Hi Professor, could you please explain again how ticket lock explicitly hand off access to the next in line?  
Thanks.

↳ The point of the ticket lock is **fairness**: we ensure that every thread that attempts to acquire the lock eventually gets it.

### TL;DR:

↳ Since the `my_ticket` values are acquired in the order of thread arrival at the lock, subsequent acquisition of the lock is guaranteed to also be in this same order. Thus, fairness of lock acquisition is ensured, enforcing a FIFO ordering.

### In more detail:

↳ So suppose one thread A is holding the lock, and will release it shortly. It holds a value of `my_ticket` which matches the `now_serving` value.

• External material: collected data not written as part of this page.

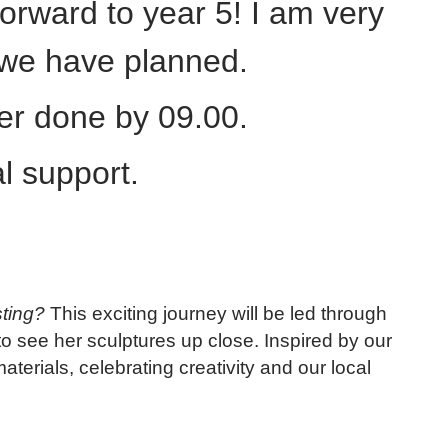
orward to year 5! I am very
s we have planned.
ter done by 09.00.
l support.
ting?
This exciting journey will be led through
to see her sculptures up close. Inspired by our
terials, celebrating creativity and our local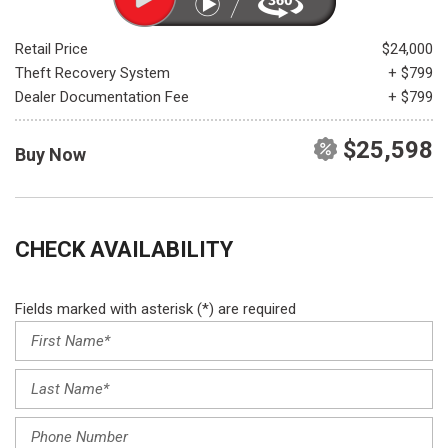
Retail Price
$24,000
Theft Recovery System
+ $799
Dealer Documentation Fee
+ $799
$25,598
Buy Now
CHECK AVAILABILITY
Fields marked with asterisk (*) are required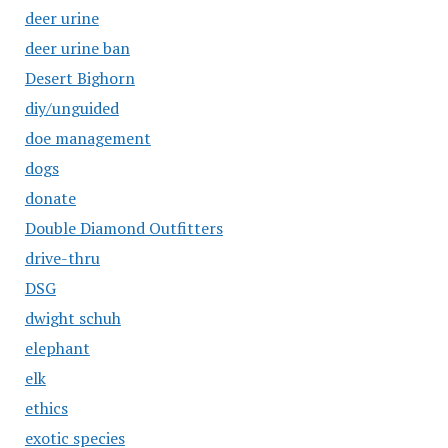
deer urine
deer urine ban
Desert Bighorn
diy/unguided
doe management
dogs
donate
Double Diamond Outfitters
drive-thru
DSG
dwight schuh
elephant
elk
ethics
exotic species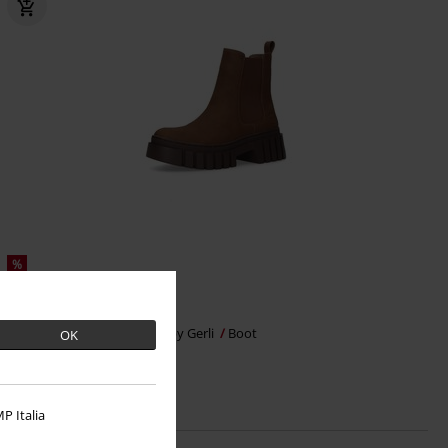
%
€ 43,99
Dockers by Gerli
Dockers by Gerli
Boot
OK
P Italia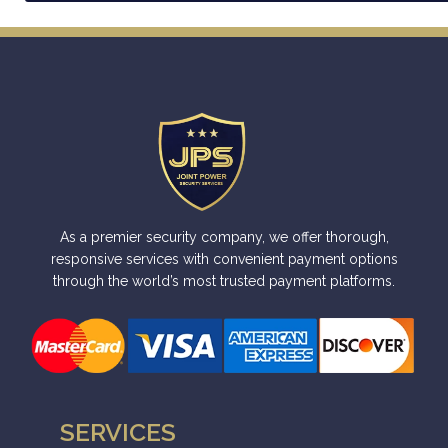
A
l
t
e
r
n
a
t
i
As a premier security company, we offer thorough,
v
responsive services with convenient payment options
through the world’s most trusted payment platforms.
e
:
SERVICES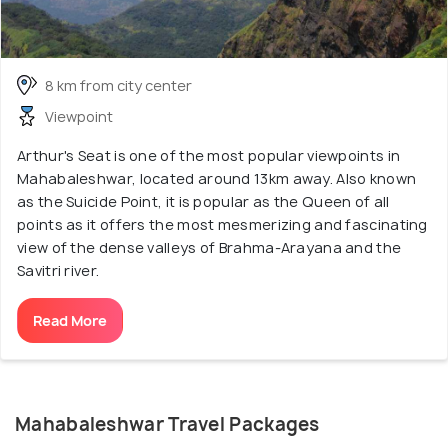
8 km from city center
Viewpoint
Arthur's Seat is one of the most popular viewpoints in
Mahabaleshwar, located around 13km away. Also known
as the Suicide Point, it is popular as the Queen of all
points as it offers the most mesmerizing and fascinating
view of the dense valleys of Brahma-Arayana and the
Savitri river.
Read More
Mahabaleshwar Travel Packages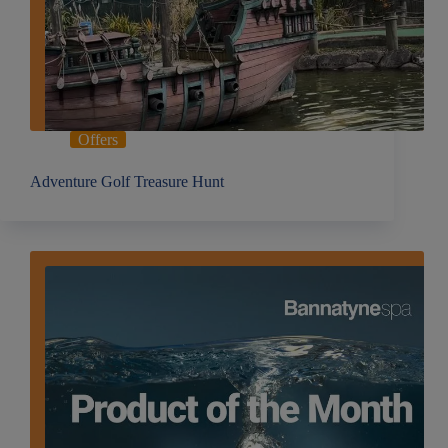
Offers
Adventure Golf Treasure Hunt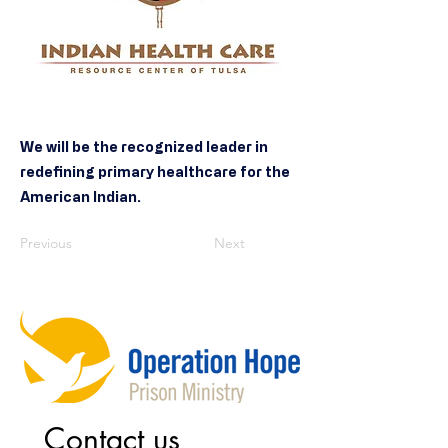
We will be the recognized leader in
redefining primary healthcare for the
American Indian.
Previous
Next
Contact us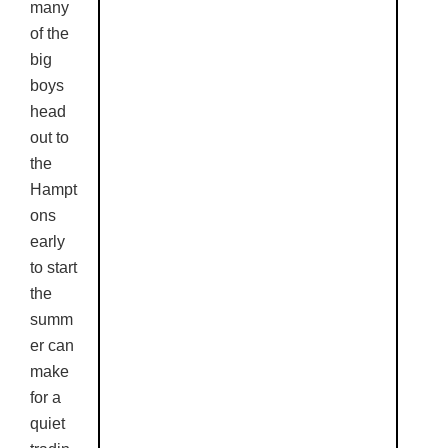
many
of the
big
boys
head
out to
the
Hampt
ons
early
to start
the
summ
er can
make
for a
quiet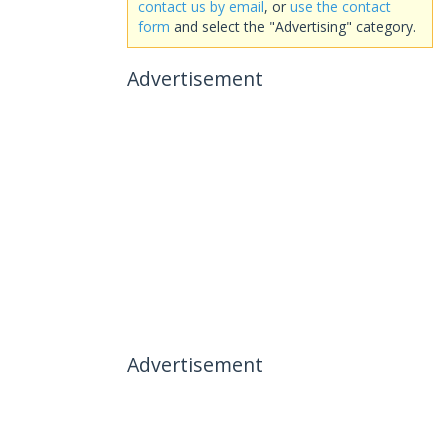
contact us by email
, or
use the contact
form
and select the "Advertising" category.
Advertisement
Advertisement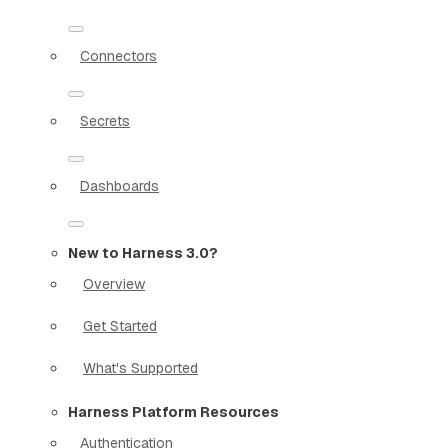
Connectors
Secrets
Dashboards
New to Harness 3.0?
Overview
Get Started
What's Supported
Harness Platform Resources
Authentication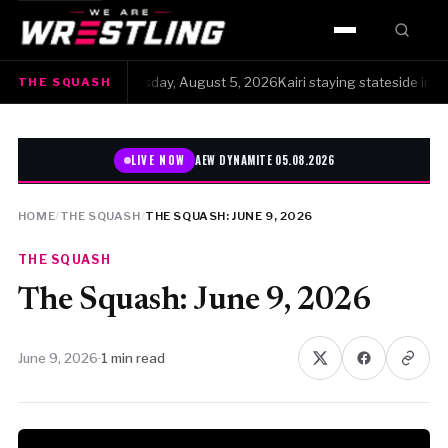
HOME
The Squash · Wednesday, August 5, 2026Kairi staying stateside instead o
THE SQUASH
WWE
AEW
LIVE NOW
AEW DYNAMITE 05.08.2026
NJPW
HOME
/
THE SQUASH
/
THE SQUASH: JUNE 9, 2026
TNA
THE SQUASH
The Squash: June 9, 2026
ROH
AAA
June 9, 2026
·
1 min read
MLW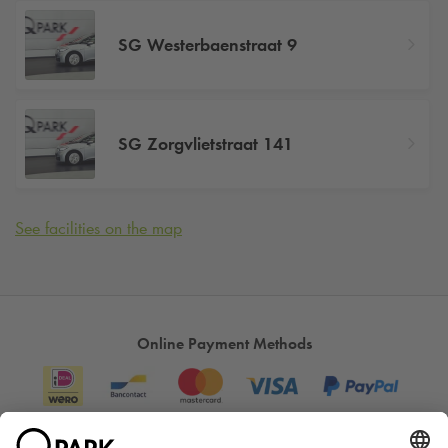
SG Westerbaenstraat 9
SG Zorgvlietstraat 141
See facilities on the map
Online Payment Methods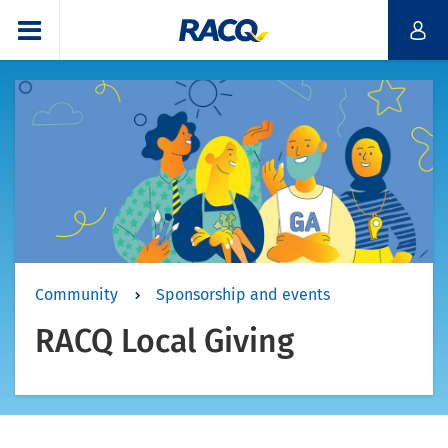
Community
Sponsorship and events
RACQ Local Giving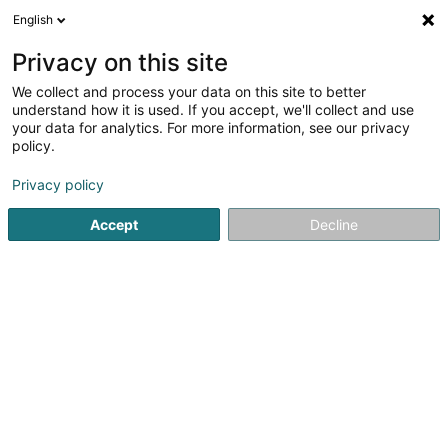
English
LU
Privacy on this site
We collect and process your data on this site to better
Centre Médical Fouhren
understand how it is used. If you accept, we'll collect and use
your data for analytics. For more information, see our privacy
Generalisten
policy.
18 Kierchestrooss
L-9454
Fouhren (Furen)
Privacy policy
Fax uweisen
Accept
Decline
Kuck d'Nummer
Itinéraire
Startsäit
Generalisten
Centre Médical Fouhren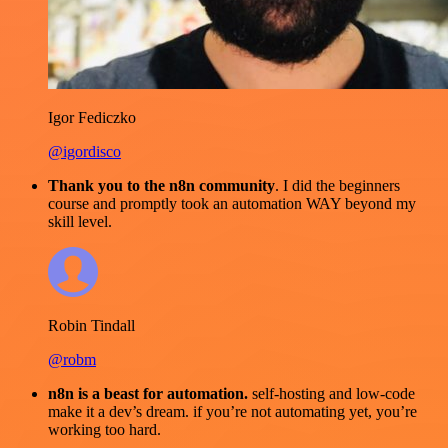
Igor Fediczko
@igordisco
Thank you to the n8n community
. I did the beginners
course and promptly took an automation WAY beyond my
skill level.
Robin Tindall
@robm
n8n is a beast for automation.
self-hosting and low-code
make it a dev’s dream. if you’re not automating yet, you’re
working too hard.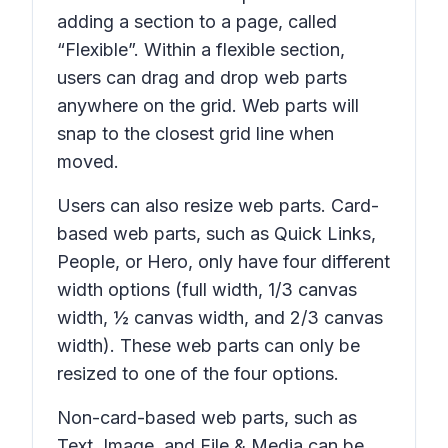
adding a section to a page, called
“Flexible”. Within a flexible section,
users can drag and drop web parts
anywhere on the grid. Web parts will
snap to the closest grid line when
moved.
Users can also resize web parts. Card-
based web parts, such as Quick Links,
People, or Hero, only have four different
width options (full width, 1/3 canvas
width, ½ canvas width, and 2/3 canvas
width). These web parts can only be
resized to one of the four options.
Non-card-based web parts, such as
Text, Image, and File & Media can be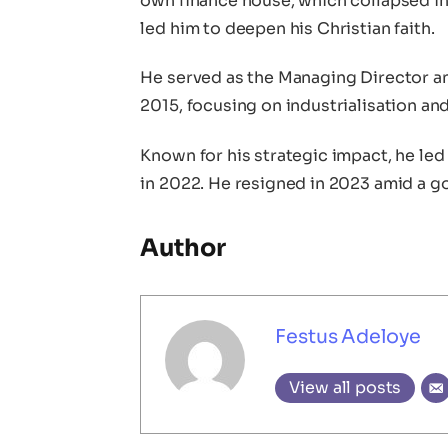
own finance house, which collapsed in 1
led him to deepen his Christian faith.
He served as the Managing Director an
2015, focusing on industrialisation a
Known for his strategic impact, he led
in 2022. He resigned in 2023 amid a g
Author
Festus Adeloye
View all posts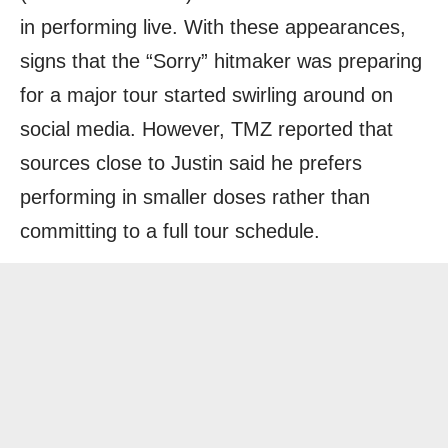
in performing live. With these appearances,
signs that the “Sorry” hitmaker was preparing
for a major tour started swirling around on
social media. However, TMZ reported that
sources close to Justin said he prefers
performing in smaller doses rather than
committing to a full tour schedule.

↳ We then have several other threads, B, C, D etc, that attempt to acquire the lock. They each do the fetch-and-increment in some sequence - so each thread gets its own value for `my_ticket`, each one bigger than the previous thread.

↳ Their `my_ticket` values are all larger than `now_serving`.

↳ Now, thread A releases the lock: it increments `now_serving`. Only one thread holds a `my_ticket` that matches that value - B, since B was the first. So B will exit the while loop and proceed, holding the lock.

↳ When B releases the lock, it increments `now_serving`, and thread C will gain the lock.